No entanto, não obstante o papel crucial que os pais e outros membros da família têm no desenvolvimento de aspirações académicas dos estudantes, tem-se verificado uma

frequente desconexão entre o que os estudantes pensam acerca de si, o que pensam que os pais julgam acerca de si e o que realmente estes acreditam (Cowley et al., 2003). Situação que remete novamente para a necessidade de concertação de estratégias e envolvimento dos diversos agentes neste processo.

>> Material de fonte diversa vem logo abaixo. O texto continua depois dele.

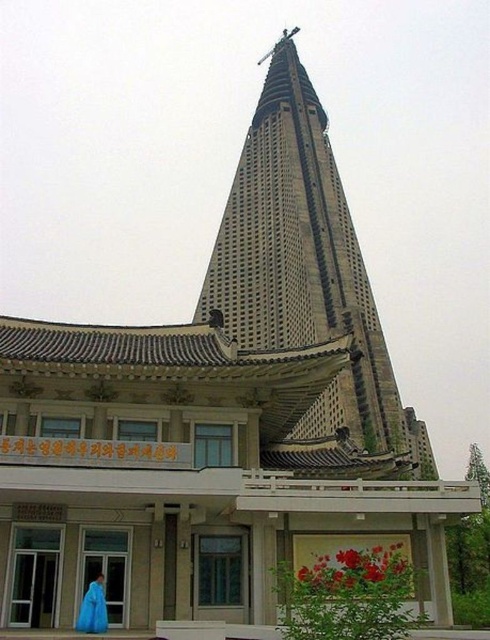 You are an architect visiting the site and see the gray concrete tower at center and the blue fabric at lower left. Which object is placed higher in the image?

The gray concrete tower at center is positioned over the blue fabric at lower left, so it is higher.

You are standing at the entrance of the building and want to locate the gray concrete tower at center. According to the coordinates provided, where should you look relative to your position?

The gray concrete tower at center is located at coordinates point (305, 266), which means it is positioned slightly to the right and below your current viewpoint. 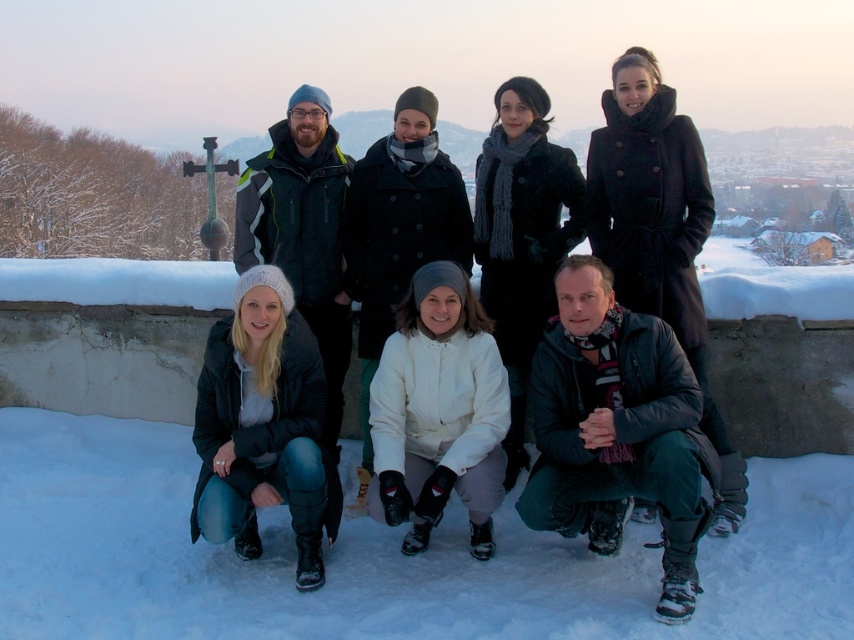 You are standing at the origin of a coordinate system placed at the bottom left corner of the image. You see a point at coordinates (621, 348). What object is located at that point?

The point at coordinates (621, 348) corresponds to the matte black coat at center.

You are a photographer trying to capture the group photo. You need to ensure that the white fluffy snow at lower center and the matte black coat at center are both visible in the frame. Which object is closer to the camera, and why?

The white fluffy snow at lower center is closer to the camera because it is positioned below the matte black coat at center, meaning it is in the foreground while the coat is in the background.

You are a photographer trying to capture the group photo. You notice the white fluffy snow at lower center and the matte black jacket at lower left. Which object is larger in the image?

The matte black jacket at lower left is larger than the white fluffy snow at lower center. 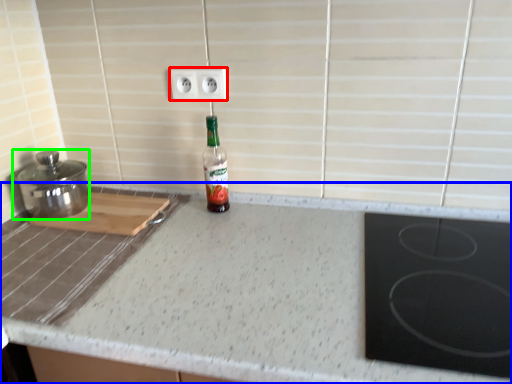 Question: Which is farther away from electric outlet (highlighted by a red box)? countertop (highlighted by a blue box) or kitchen appliance (highlighted by a green box)?

Choices:
 (A) countertop
 (B) kitchen appliance

Answer: (A) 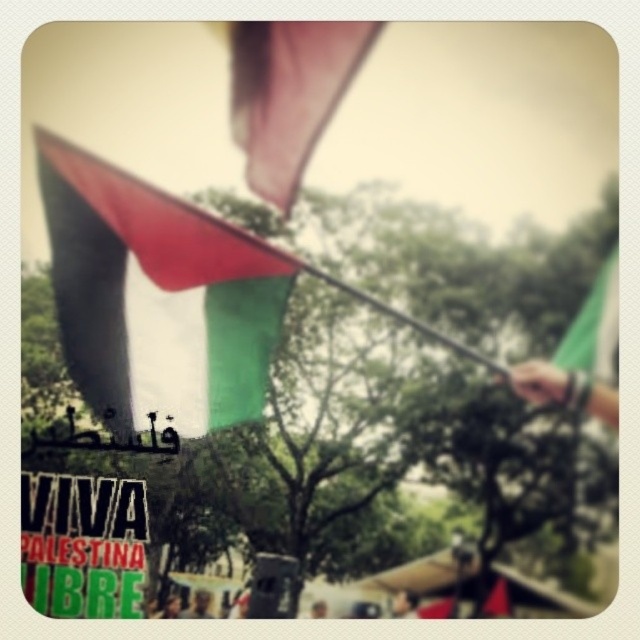 Question: Can you confirm if tri-color fabric flag at center is positioned to the left of silky pink fabric at upper center?

Choices:
 (A) yes
 (B) no

Answer: (A)

Question: Which point is farther from the camera taking this photo?

Choices:
 (A) (221, 342)
 (B) (289, 138)
 (C) (582, 308)

Answer: (A)

Question: From the image, what is the correct spatial relationship of tri-color fabric flag at center in relation to silky pink fabric at upper center?

Choices:
 (A) right
 (B) left

Answer: (B)

Question: Estimate the real-world distances between objects in this image. Which object is closer to the tri-color fabric flag at center?

Choices:
 (A) silky pink fabric at upper center
 (B) green fabric flag at upper right

Answer: (A)

Question: Which object is positioned closest to the green fabric flag at upper right?

Choices:
 (A) tri-color fabric flag at center
 (B) silky pink fabric at upper center

Answer: (B)

Question: Can you confirm if silky pink fabric at upper center is thinner than green fabric flag at upper right?

Choices:
 (A) yes
 (B) no

Answer: (B)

É também relevante mencionar o estudo de Hektner (1994, cit. in Cowley et al., 2003), que comparou estudantes de zonas rurais com estudantes de zonas não rurais e verificou que os de zonas rurais pareciam ter maiores incertezas acerca dos seus planos futuros e probabilidade menor de continuarem na escola. Além disso, constatou-se que os pais e estudantes de zonas rurais esperam dos professores um papel mais intensivo no fornecimento de informação educacional e que, apesar de existirem diversas fontes de informação, os estudantes rurais recolhem pouca informação além daquela associada ao papel do professor (Cowley et al., 2003).

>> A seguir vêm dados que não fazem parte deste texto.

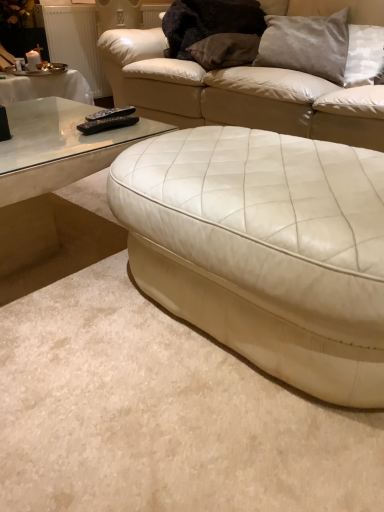 How much space does black plastic remote at left, positioned as the 2th remote in front-to-back order, occupy vertically?

The height of black plastic remote at left, positioned as the 2th remote in front-to-back order, is 1.70 inches.

This screenshot has width=384, height=512. What do you see at coordinates (111, 113) in the screenshot?
I see `black plastic remote at left, positioned as the 2th remote in front-to-back order` at bounding box center [111, 113].

The width and height of the screenshot is (384, 512). What do you see at coordinates (306, 45) in the screenshot?
I see `satin gray pillow at upper right, positioned as the 2th pillow in left-to-right order` at bounding box center [306, 45].

This screenshot has width=384, height=512. I want to click on satin gray pillow at upper right, positioned as the 2th pillow in left-to-right order, so click(x=306, y=45).

What do you see at coordinates (237, 94) in the screenshot? I see `white leather studio couch at center, the 1th studio couch from the back` at bounding box center [237, 94].

I want to click on transparent glass coffee table at left, so click(49, 170).

What do you see at coordinates (225, 50) in the screenshot? I see `suede-like brown pillow at upper center, positioned as the 2th pillow in right-to-left order` at bounding box center [225, 50].

Measure the distance between point (206, 42) and camera.

The depth of point (206, 42) is 6.84 feet.

Identify the location of black plastic remote at left, positioned as the 2th remote in front-to-back order. (111, 113).

Does suede-like brown pillow at upper center, positioned as the 2th pillow in right-to-left order, have a smaller size compared to satin gray pillow at upper right, positioned as the 2th pillow in left-to-right order?

Yes.

From a real-world perspective, is suede-like brown pillow at upper center, placed as the first pillow when sorted from left to right, located beneath satin gray pillow at upper right, positioned as the 2th pillow in left-to-right order?

Yes, from a real-world perspective, suede-like brown pillow at upper center, placed as the first pillow when sorted from left to right, is under satin gray pillow at upper right, positioned as the 2th pillow in left-to-right order.

From the picture: Does suede-like brown pillow at upper center, placed as the first pillow when sorted from left to right, have a greater width compared to satin gray pillow at upper right, positioned as the 2th pillow in left-to-right order?

Indeed, suede-like brown pillow at upper center, placed as the first pillow when sorted from left to right, has a greater width compared to satin gray pillow at upper right, positioned as the 2th pillow in left-to-right order.

From the image's perspective, is suede-like brown pillow at upper center, placed as the first pillow when sorted from left to right, beneath satin gray pillow at upper right, positioned as the 2th pillow in left-to-right order?

Indeed, from the image's perspective, suede-like brown pillow at upper center, placed as the first pillow when sorted from left to right, is shown beneath satin gray pillow at upper right, positioned as the 2th pillow in left-to-right order.

Which is closer, (x=176, y=109) or (x=343, y=290)?

Point (x=343, y=290)

In order to click on studio couch lying above the white leather ottoman at center, which appears as the second studio couch when viewed from the back (from the image's perspective) in this screenshot , I will do `click(237, 94)`.

Looking at this image, do you think white leather studio couch at center, the 1th studio couch from the back, is within white leather ottoman at center, which is the first studio couch in front-to-back order, or outside of it?

white leather studio couch at center, the 1th studio couch from the back, is outside white leather ottoman at center, which is the first studio couch in front-to-back order.

Is white leather studio couch at center, the 1th studio couch from the back, oriented towards white leather ottoman at center, which is the first studio couch in front-to-back order?

Yes, white leather studio couch at center, the 1th studio couch from the back, faces towards white leather ottoman at center, which is the first studio couch in front-to-back order.

Locate an element on the screen. Image resolution: width=384 pixels, height=512 pixels. remote that is the 1st one above the white leather ottoman at center, which appears as the second studio couch when viewed from the back (from a real-world perspective) is located at coordinates (111, 113).

Which is correct: black plastic remote at left, positioned as the 2th remote in front-to-back order, is inside white leather ottoman at center, which is the first studio couch in front-to-back order, or outside of it?

black plastic remote at left, positioned as the 2th remote in front-to-back order, is located beyond the bounds of white leather ottoman at center, which is the first studio couch in front-to-back order.

Considering the sizes of objects black plastic remote at left, positioned as the 2th remote in front-to-back order, and white leather ottoman at center, which is the first studio couch in front-to-back order, in the image provided, who is bigger, black plastic remote at left, positioned as the 2th remote in front-to-back order, or white leather ottoman at center, which is the first studio couch in front-to-back order,?

Bigger between the two is white leather ottoman at center, which is the first studio couch in front-to-back order.

Are black plastic remote at left, positioned as the 2th remote in front-to-back order, and white leather ottoman at center, which is the first studio couch in front-to-back order, located far from each other?

No, black plastic remote at left, positioned as the 2th remote in front-to-back order, is not far from white leather ottoman at center, which is the first studio couch in front-to-back order.

Which is in front, black plastic remote at left, the 1th remote positioned from the front, or satin gray pillow at upper right, which is counted as the 1th pillow, starting from the right?

Positioned in front is black plastic remote at left, the 1th remote positioned from the front.

Which is more to the left, black plastic remote at left, the 1th remote positioned from the front, or satin gray pillow at upper right, positioned as the 2th pillow in left-to-right order?

black plastic remote at left, the 1th remote positioned from the front, is more to the left.

From a real-world perspective, is black plastic remote at left, which is the second remote in back-to-front order, physically located above or below satin gray pillow at upper right, positioned as the 2th pillow in left-to-right order?

Clearly, from a real-world perspective, black plastic remote at left, which is the second remote in back-to-front order, is below satin gray pillow at upper right, positioned as the 2th pillow in left-to-right order.

In the scene shown: Between black plastic remote at left, which appears as the 1th remote when viewed from the back, and white leather studio couch at center, which is the second studio couch in front-to-back order, which one has less height?

black plastic remote at left, which appears as the 1th remote when viewed from the back, is shorter.

From the image's perspective, relative to white leather studio couch at center, which is the second studio couch in front-to-back order, is black plastic remote at left, which appears as the 1th remote when viewed from the back, above or below?

From the image's perspective, black plastic remote at left, which appears as the 1th remote when viewed from the back, appears below white leather studio couch at center, which is the second studio couch in front-to-back order.

Measure the distance between black plastic remote at left, which appears as the 1th remote when viewed from the back, and white leather studio couch at center, the 1th studio couch from the back.

black plastic remote at left, which appears as the 1th remote when viewed from the back, is 29.56 inches from white leather studio couch at center, the 1th studio couch from the back.

From a real-world perspective, between black plastic remote at left, positioned as the 2th remote in front-to-back order, and white leather studio couch at center, the 1th studio couch from the back, who is vertically higher?

black plastic remote at left, positioned as the 2th remote in front-to-back order, from a real-world perspective.

Measure the distance between white leather ottoman at center, which appears as the second studio couch when viewed from the back, and black plastic remote at left, which is the second remote in back-to-front order.

26.80 inches.

From a real-world perspective, which object rests below the other?

white leather ottoman at center, which is the first studio couch in front-to-back order.

Does white leather ottoman at center, which appears as the second studio couch when viewed from the back, have a lesser width compared to black plastic remote at left, which is the second remote in back-to-front order?

Incorrect, the width of white leather ottoman at center, which appears as the second studio couch when viewed from the back, is not less than that of black plastic remote at left, which is the second remote in back-to-front order.

How many degrees apart are the facing directions of white leather ottoman at center, which appears as the second studio couch when viewed from the back, and black plastic remote at left, the 1th remote positioned from the front?

There is a 90-degree angle between the facing directions of white leather ottoman at center, which appears as the second studio couch when viewed from the back, and black plastic remote at left, the 1th remote positioned from the front.

Considering the sizes of objects black plastic remote at left, which is the second remote in back-to-front order, and white leather ottoman at center, which appears as the second studio couch when viewed from the back, in the image provided, who is smaller, black plastic remote at left, which is the second remote in back-to-front order, or white leather ottoman at center, which appears as the second studio couch when viewed from the back,?

Smaller between the two is black plastic remote at left, which is the second remote in back-to-front order.

From the image's perspective, is black plastic remote at left, which is the second remote in back-to-front order, below white leather ottoman at center, which is the first studio couch in front-to-back order?

No.

Considering the positions of point (86, 131) and point (217, 275), is point (86, 131) closer or farther from the camera than point (217, 275)?

Clearly, point (86, 131) is more distant from the camera than point (217, 275).

Can you confirm if black plastic remote at left, the 1th remote positioned from the front, is wider than white leather ottoman at center, which is the first studio couch in front-to-back order?

No.

Find the location of a particular element. This screenshot has width=384, height=512. pillow below the satin gray pillow at upper right, which is counted as the 1th pillow, starting from the right (from the image's perspective) is located at coordinates (225, 50).

You are a GUI agent. You are given a task and a screenshot of the screen. Output one action in this format:
    pyautogui.click(x=<x>, y=<y>)
    Task: Click on the studio couch above the white leather ottoman at center, which appears as the second studio couch when viewed from the back (from a real-world perspective)
    This screenshot has width=384, height=512.
    Given the screenshot: What is the action you would take?
    pyautogui.click(x=237, y=94)

Based on the photo, when comparing their distances from satin gray pillow at upper right, which is counted as the 1th pillow, starting from the right, does suede-like brown pillow at upper center, placed as the first pillow when sorted from left to right, or black plastic remote at left, which is the second remote in back-to-front order, seem closer?

suede-like brown pillow at upper center, placed as the first pillow when sorted from left to right.

Looking at this image, considering their positions, is black plastic remote at left, which appears as the 1th remote when viewed from the back, positioned further to white leather studio couch at center, which is the second studio couch in front-to-back order, than black plastic remote at left, the 1th remote positioned from the front?

The object further to white leather studio couch at center, which is the second studio couch in front-to-back order, is black plastic remote at left, the 1th remote positioned from the front.

Looking at this image, from the image, which object appears to be nearer to black plastic remote at left, which appears as the 1th remote when viewed from the back, white leather ottoman at center, which appears as the second studio couch when viewed from the back, or white leather studio couch at center, the 1th studio couch from the back?

white leather studio couch at center, the 1th studio couch from the back, is positioned closer to the anchor black plastic remote at left, which appears as the 1th remote when viewed from the back.

Considering their positions, is transparent glass coffee table at left positioned further to black plastic remote at left, which is the second remote in back-to-front order, than satin gray pillow at upper right, which is counted as the 1th pillow, starting from the right?

Based on the image, satin gray pillow at upper right, which is counted as the 1th pillow, starting from the right, appears to be further to black plastic remote at left, which is the second remote in back-to-front order.

Which object lies nearer to the anchor point black plastic remote at left, which appears as the 1th remote when viewed from the back, white leather studio couch at center, the 1th studio couch from the back, or suede-like brown pillow at upper center, positioned as the 2th pillow in right-to-left order?

white leather studio couch at center, the 1th studio couch from the back, lies closer to black plastic remote at left, which appears as the 1th remote when viewed from the back, than the other object.

Which object lies nearer to the anchor point black plastic remote at left, which appears as the 1th remote when viewed from the back, black plastic remote at left, the 1th remote positioned from the front, or suede-like brown pillow at upper center, placed as the first pillow when sorted from left to right?

The object closer to black plastic remote at left, which appears as the 1th remote when viewed from the back, is black plastic remote at left, the 1th remote positioned from the front.

Considering their positions, is white leather studio couch at center, the 1th studio couch from the back, positioned further to black plastic remote at left, which is the second remote in back-to-front order, than satin gray pillow at upper right, positioned as the 2th pillow in left-to-right order?

The object further to black plastic remote at left, which is the second remote in back-to-front order, is satin gray pillow at upper right, positioned as the 2th pillow in left-to-right order.

Which object lies nearer to the anchor point satin gray pillow at upper right, which is counted as the 1th pillow, starting from the right, white leather ottoman at center, which appears as the second studio couch when viewed from the back, or white leather studio couch at center, the 1th studio couch from the back?

white leather studio couch at center, the 1th studio couch from the back.

You are a GUI agent. You are given a task and a screenshot of the screen. Output one action in this format:
    pyautogui.click(x=<x>, y=<y>)
    Task: Click on the pillow between white leather studio couch at center, which is the second studio couch in front-to-back order, and suede-like brown pillow at upper center, placed as the first pillow when sorted from left to right, along the z-axis
    This screenshot has height=512, width=384.
    Given the screenshot: What is the action you would take?
    pyautogui.click(x=306, y=45)

Find the location of a particular element. studio couch located between white leather ottoman at center, which appears as the second studio couch when viewed from the back, and satin gray pillow at upper right, which is counted as the 1th pillow, starting from the right, in the depth direction is located at coordinates (237, 94).

The image size is (384, 512). What are the coordinates of `studio couch between white leather ottoman at center, which appears as the second studio couch when viewed from the back, and suede-like brown pillow at upper center, positioned as the 2th pillow in right-to-left order, along the z-axis` in the screenshot? It's located at (237, 94).

The image size is (384, 512). What are the coordinates of `coffee table between white leather ottoman at center, which appears as the second studio couch when viewed from the back, and suede-like brown pillow at upper center, placed as the first pillow when sorted from left to right, from front to back` in the screenshot? It's located at (49, 170).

5.2. Os conteúdos perspectivados

À semelhança do mencionado anteriormente, parece existir alguma concordância no conteúdo das representações e dos planos do futuro que os indivíduos, neste caso, jovens e adolescentes, concebem. Inerentes à própria existência humana, as dimensões de socialização e de relacionamento interpessoal, o bem-estar em geral, a carreira (escolar e profissional) e o trabalho, são elementos que se afiguram frequentemente presentes.

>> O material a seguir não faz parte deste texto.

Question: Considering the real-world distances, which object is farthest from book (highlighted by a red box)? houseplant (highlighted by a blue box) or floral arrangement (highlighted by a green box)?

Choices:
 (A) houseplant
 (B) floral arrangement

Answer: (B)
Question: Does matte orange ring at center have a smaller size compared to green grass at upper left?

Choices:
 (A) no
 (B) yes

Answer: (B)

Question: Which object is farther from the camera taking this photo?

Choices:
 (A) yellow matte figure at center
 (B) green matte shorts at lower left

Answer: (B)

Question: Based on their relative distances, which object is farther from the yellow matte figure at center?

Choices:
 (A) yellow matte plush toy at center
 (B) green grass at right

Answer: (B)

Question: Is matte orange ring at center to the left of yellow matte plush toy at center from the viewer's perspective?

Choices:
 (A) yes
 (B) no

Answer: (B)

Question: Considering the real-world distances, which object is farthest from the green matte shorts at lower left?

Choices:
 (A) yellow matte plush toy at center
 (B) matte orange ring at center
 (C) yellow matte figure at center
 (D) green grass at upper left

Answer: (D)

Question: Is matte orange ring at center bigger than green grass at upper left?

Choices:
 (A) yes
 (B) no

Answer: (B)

De resto, são os próprios instrumentos de avaliação da PTF que, não obstante a sua diversidade, abordam frequentemente essas dimensões. Por exemplo, o questionário elaborado por Stouthard e Peetsma (1999), entre outros, preconiza justamente a avaliação da PTF em quatro domínios-objecto, designadamente (a) a carreira escolar e profissional; (b) o lazer; (c) as relações sociais e (c) o desenvolvimento pessoal, dimensões que se inter-relacionam e que podem ser cruzadas com uma extensão futura ou presente, bem como um valor afectivo negativo ou positivo.

Paredes e Pecora (2004), num estudo envolvendo as representações de futuro de adolescentes, identificaram três categorias por onde se distribuíam as respostas, nomeadamente, a formação académica, a qualidade de vida em geral (em que se incluíam a saúde a felicidade) e o trabalho. As autoras concluíram que as representações

sociais de perspectivas de futuro dos adolescentes eram construídas com base nos elementos estudo, trabalho, família e qualidade de vida. Verificaram ainda que a representação social do estudo como possibilidade de ascensão social era manifestada na permanência na escola; o estudo e a sua continuidade, neste sentido, como veículo de garantia de um futuro melhor.

Os adolescentes, de resto, parecem mostrar um nível considerável de optimismo em relação ao futuro, demonstrando confiança e motivação para alcançar metas (Oliveira, Pinto & Souza, 2003). No entanto, trata-se de uma perspectivação que poderá assumir alguns contornos irrealistas, já que os resultados revelam também que aumenta a insegurança, a indecisão ou o medo quando se passa do campo teórico ou virtual para uma dimensão de confronto com a realidade, isto é, perante a necessidade de operacionalizar esses desejos.

Daí que, simultaneamente, os seus comentários dos participantes revelam também que estão vocacionados para formais mais efectivas de orientação educacional, dado existirem “(…) lacunas e a necessidade de sanar dúvidas, inseguranças e incertezas tanto ao nível da escolha profissional, como do mundo do trabalho e dos relacionamentos afectivos” (Oliveira, Pinto & Souza, 2003:26).